Pricing Telemarketing Services

It is difficult to pinpoint a specific market rate for hiring a telemarketing firm. Costs depend on a myriad of factors, including the type of project, skills and expertise required of TSRs, technologies needed, and even the time and day calls are generated.

 

 

Many large telemarketing firms require a minimum work order. These minimum orders can range from 1,000 to 10,000 person hours per project. Most firms charge an hourly rate and bill by the actual time spent on calls. This rate is more commonly in the range of $25 to $60 per hour, but can be can be as low as $10 per hour for discount‐priced offshore companies.
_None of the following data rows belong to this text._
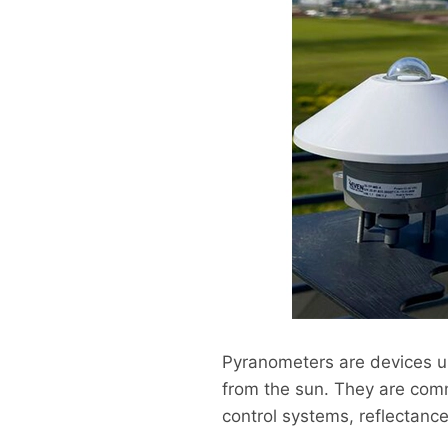
Pyranometers are devices u
from the sun. They are comm
control systems, reflectance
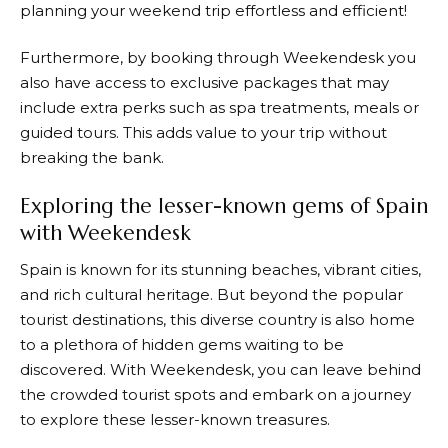
planning your weekend trip effortless and efficient!
Furthermore, by booking through
Weekendesk
you
also have access to exclusive packages that may
include extra perks such as spa treatments, meals or
guided tours. This adds value to your trip without
breaking the bank.
Exploring the lesser-known gems of Spain
with Weekendesk
Spain is known for its stunning beaches, vibrant cities,
and rich cultural heritage. But beyond the popular
tourist destinations, this diverse country is also home
to a plethora of hidden gems waiting to be
discovered. With
Weekendesk
, you can leave behind
the crowded tourist spots and embark on a journey
to explore these lesser-known treasures.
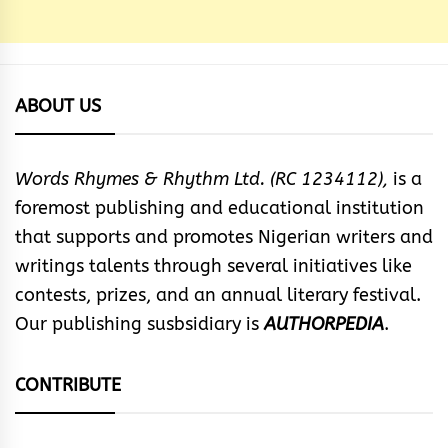
ABOUT US
Words Rhymes & Rhythm Ltd. (RC 1234112),
is a
foremost publishing and educational institution
that supports and promotes Nigerian writers and
writings talents through several initiatives like
contests, prizes, and an annual literary festival.
Our publishing susbsidiary is
AUTHORPEDIA
.
CONTRIBUTE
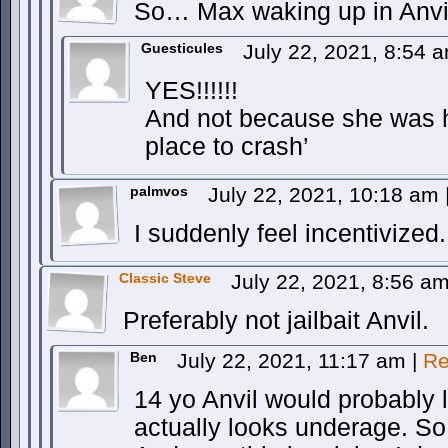
So… Max waking up in Anvi
Guesticules
July 22, 2021, 8:54 
YES!!!!!!
And not because she was 
place to crash’
palmvos
July 22, 2021, 10:18 am
I suddenly feel incentivized.
Classic Steve
July 22, 2021, 8:56 a
Preferably not jailbait Anvil.
Ben
July 22, 2021, 11:17 am
|
Re
14 yo Anvil would probably l
actually looks underage. So 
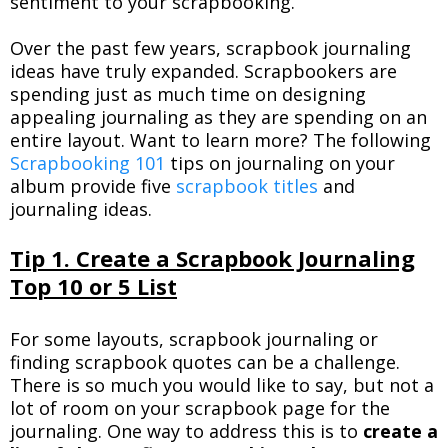
sentiment to your scrapbooking.
Over the past few years, scrapbook journaling
ideas have truly expanded. Scrapbookers are
spending just as much time on designing
appealing journaling as they are spending on an
entire layout. Want to learn more? The following
Scrapbooking 101
tips on journaling on your
album provide five
scrapbook titles
and
journaling ideas.
Tip 1. Create a Scrapbook Journaling
Top 10 or 5 List
For some layouts, scrapbook journaling or
finding scrapbook quotes can be a challenge.
There is so much you would like to say, but not a
lot of room on your scrapbook page for the
journaling. One way to address this is to
create a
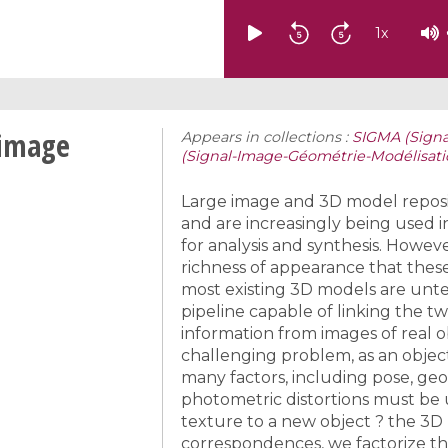
1
x
 image
Appears in collections :
SIGMA (Sign
(Signal-Image-Géométrie-Modélisat
Large image and 3D model reposit
and are increasingly being used 
for analysis and synthesis. Howeve
richness of appearance that these
most existing 3D models are unt
pipeline capable of linking the t
information from images of real ob
challenging problem, as an object
many factors, including pose, ge
photometric distortions must be 
texture to a new object ? the 3D
correspondences, we factorize the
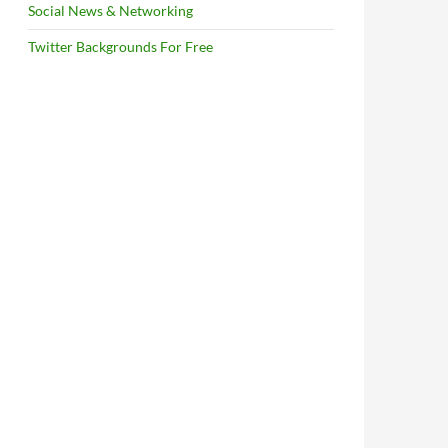
Social News & Networking
Twitter Backgrounds For Free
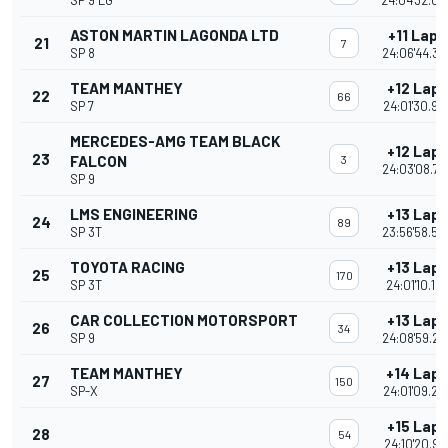
SP 9 LG
24:04'32.00
ASTON MARTIN LAGONDA LTD
+11 Laps
21
7
SP 8
24:06'44.38
TEAM MANTHEY
+12 Laps
22
66
SP 7
24:01'30.94
MERCEDES-AMG TEAM BLACK
+12 Laps
23
FALCON
3
24:03'08.79
SP 9
LMS ENGINEERING
+13 Laps
24
89
SP 3T
23:56'58.52
TOYOTA RACING
+13 Laps
25
170
SP 3T
24:01'10.19
CAR COLLECTION MOTORSPORT
+13 Laps
26
34
SP 9
24:08'59.26
TEAM MANTHEY
+14 Laps
27
150
SP-X
24:01'09.28
+15 Laps
28
54
24:10'20.97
As the number of hours increases, the cost per hour drops.

 

 

The payroll structure of your telemarketer also affects the bill. For companies that don’t offer commissions to TSRs, you can expect the base hourly charge to be relatively high. Companies that pay commission charge relatively less per hour. Depending on the cost of your product and the base salary of TSRs working on your project, commission charges may range from as little as 1% to as high as 10% of the revenue generated.

 

 

There are many other fees to consider beyond the basic charges. You should expect a setup fee of up to several thousand dollars to launch your campaign, which should cover configuring their software for you, basic script preparation, and initial training. Other costs, such as additional training, programming, and reporting fees, may be covered by your per minute or per hour charges – or may not. Make sure the provider spells out exactly what additional charges you will incur.

 

 

 

 

Contracts, metrics, and SLAs

 

 

A telemarketing contract needs to define more than just the contract term and pricing. It should specify exactly what standards and procedures the call center is expected to follow, how their performance will be measured, and what penalties can be applied if they fall short of the requirements.

 

 

We recommend that you include non‐disclosure clauses in your contract. NDAs make sure the provider doesn’t take the lessons they learn with your business to one of your competitors. This is especially important if your choose a provider who specializes in your industry.

 

 

One typical approach is to define a minimum percentage of successful sales. If you have run similar campaigns in‐ house, you will have good benchmarks to start from; if not, you may have to work with the vendor to refine the goals after the program is launched.

 

 

Other contract options include exclusivity, translation services, secrecy/confidentiality, monitoring rights, and more. When creating contracts of this magnitude, almost anything is negotiable, but remember that you will pay more for special requests.